# Task objective:
In the copy, include every record below exactly as it appears, but no pictures.

- Opening Delimiter -

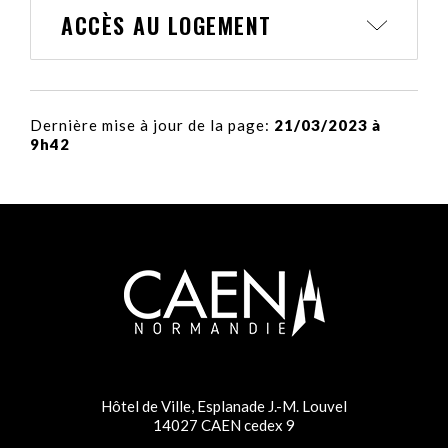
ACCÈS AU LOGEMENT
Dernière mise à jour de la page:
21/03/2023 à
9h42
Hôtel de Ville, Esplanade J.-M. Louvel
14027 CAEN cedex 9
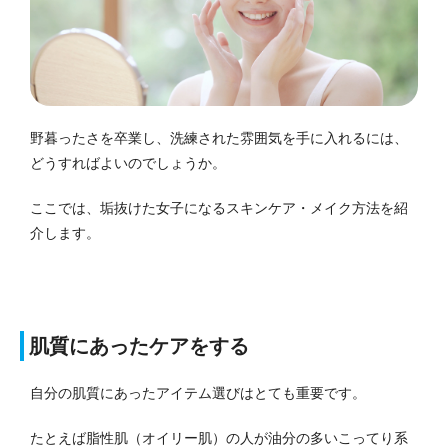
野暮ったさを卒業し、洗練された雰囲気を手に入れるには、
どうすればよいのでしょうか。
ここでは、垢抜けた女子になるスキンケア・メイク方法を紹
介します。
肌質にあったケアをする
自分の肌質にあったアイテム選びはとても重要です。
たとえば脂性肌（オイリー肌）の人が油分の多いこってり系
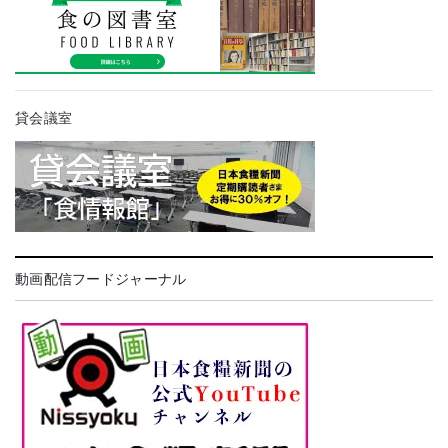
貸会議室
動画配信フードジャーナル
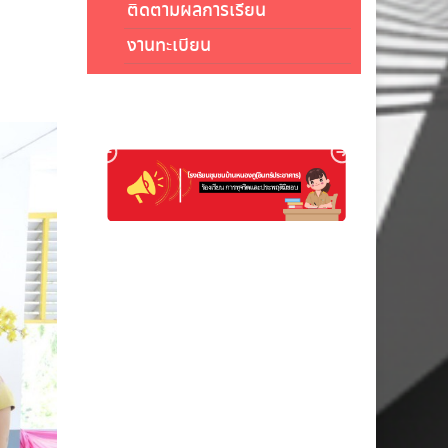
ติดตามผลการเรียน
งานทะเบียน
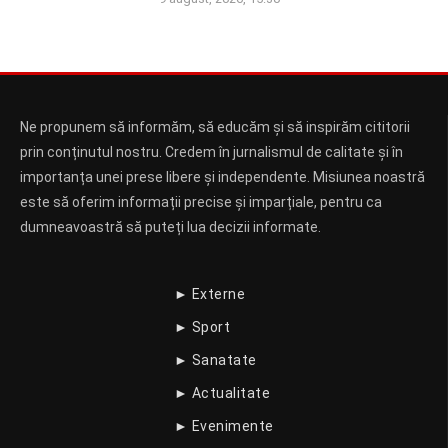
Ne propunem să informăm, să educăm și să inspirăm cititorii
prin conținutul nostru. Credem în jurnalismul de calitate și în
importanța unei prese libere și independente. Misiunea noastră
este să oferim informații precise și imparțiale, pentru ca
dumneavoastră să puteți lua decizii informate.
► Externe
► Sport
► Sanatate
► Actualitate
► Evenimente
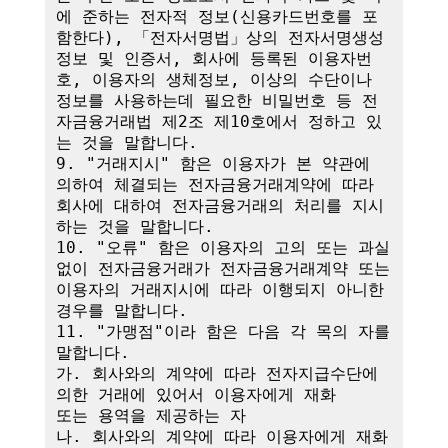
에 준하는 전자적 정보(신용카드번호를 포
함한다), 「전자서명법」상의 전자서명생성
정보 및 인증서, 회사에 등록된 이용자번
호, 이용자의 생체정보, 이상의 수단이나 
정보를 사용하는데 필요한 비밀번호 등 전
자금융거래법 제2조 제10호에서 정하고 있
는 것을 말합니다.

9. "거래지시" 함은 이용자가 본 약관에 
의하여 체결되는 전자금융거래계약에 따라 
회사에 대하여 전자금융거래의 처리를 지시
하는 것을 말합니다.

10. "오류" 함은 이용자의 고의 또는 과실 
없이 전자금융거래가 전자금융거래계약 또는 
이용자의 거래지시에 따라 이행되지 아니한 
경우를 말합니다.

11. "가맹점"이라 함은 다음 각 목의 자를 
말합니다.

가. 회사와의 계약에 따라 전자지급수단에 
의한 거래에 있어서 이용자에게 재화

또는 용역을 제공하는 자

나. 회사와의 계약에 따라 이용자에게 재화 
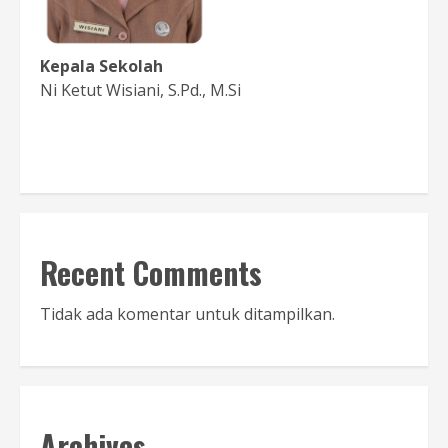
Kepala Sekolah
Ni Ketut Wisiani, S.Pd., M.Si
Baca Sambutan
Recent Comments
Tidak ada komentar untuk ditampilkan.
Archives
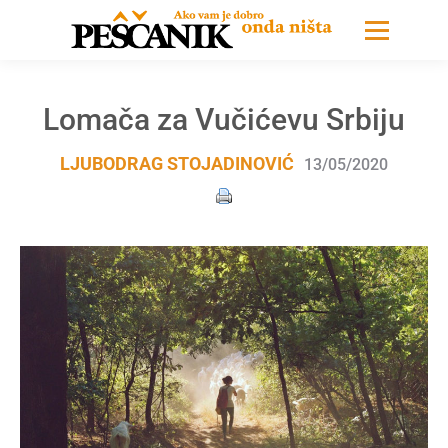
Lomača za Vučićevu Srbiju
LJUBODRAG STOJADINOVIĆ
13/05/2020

- Closing Delimiter -

# Exercise result:
ACCÈS AU LOGEMENT
Dernière mise à jour de la page:
21/03/2023 à
9h42
Hôtel de Ville, Esplanade J.-M. Louvel
14027 CAEN cedex 9
野暮ったさを卒業し、洗練された雰囲気を手に入れるには、
どうすればよいのでしょうか。
ここでは、垢抜けた女子になるスキンケア・メイク方法を紹
介します。
肌質にあったケアをする
自分の肌質にあったアイテム選びはとても重要です。
たとえば脂性肌（オイリー肌）の人が油分の多いこってり系
貸会議室
動画配信フードジャーナル
ติดตามผลการเรียน
งานทะเบียน
Ne propunem să informăm, să educăm și să inspirăm cititorii
prin conținutul nostru. Credem în jurnalismul de calitate și în
importanța unei prese libere și independente. Misiunea noastră
este să oferim informații precise și imparțiale, pentru ca
dumneavoastră să puteți lua decizii informate.
► Externe
► Sport
► Sanatate
► Actualitate
► Evenimente
에 준하는 전자적 정보(신용카드번호를 포
함한다), 「전자서명법」상의 전자서명생성
정보 및 인증서, 회사에 등록된 이용자번
호, 이용자의 생체정보, 이상의 수단이나 
정보를 사용하는데 필요한 비밀번호 등 전
자금융거래법 제2조 제10호에서 정하고 있
는 것을 말합니다.

9. "거래지시" 함은 이용자가 본 약관에 
의하여 체결되는 전자금융거래계약에 따라 
회사에 대하여 전자금융거래의 처리를 지시
하는 것을 말합니다.

10. "오류" 함은 이용자의 고의 또는 과실 
없이 전자금융거래가 전자금융거래계약 또는 
이용자의 거래지시에 따라 이행되지 아니한 
경우를 말합니다.

11. "가맹점"이라 함은 다음 각 목의 자를 
말합니다.

가. 회사와의 계약에 따라 전자지급수단에 
의한 거래에 있어서 이용자에게 재화

또는 용역을 제공하는 자

나. 회사와의 계약에 따라 이용자에게 재화 
Kepala Sekolah
Ni Ketut Wisiani, S.Pd., M.Si
Baca Sambutan
Recent Comments
Tidak ada komentar untuk ditampilkan.
Archives
Lomača za Vučićevu Srbiju
LJUBODRAG STOJADINOVIĆ
13/05/2020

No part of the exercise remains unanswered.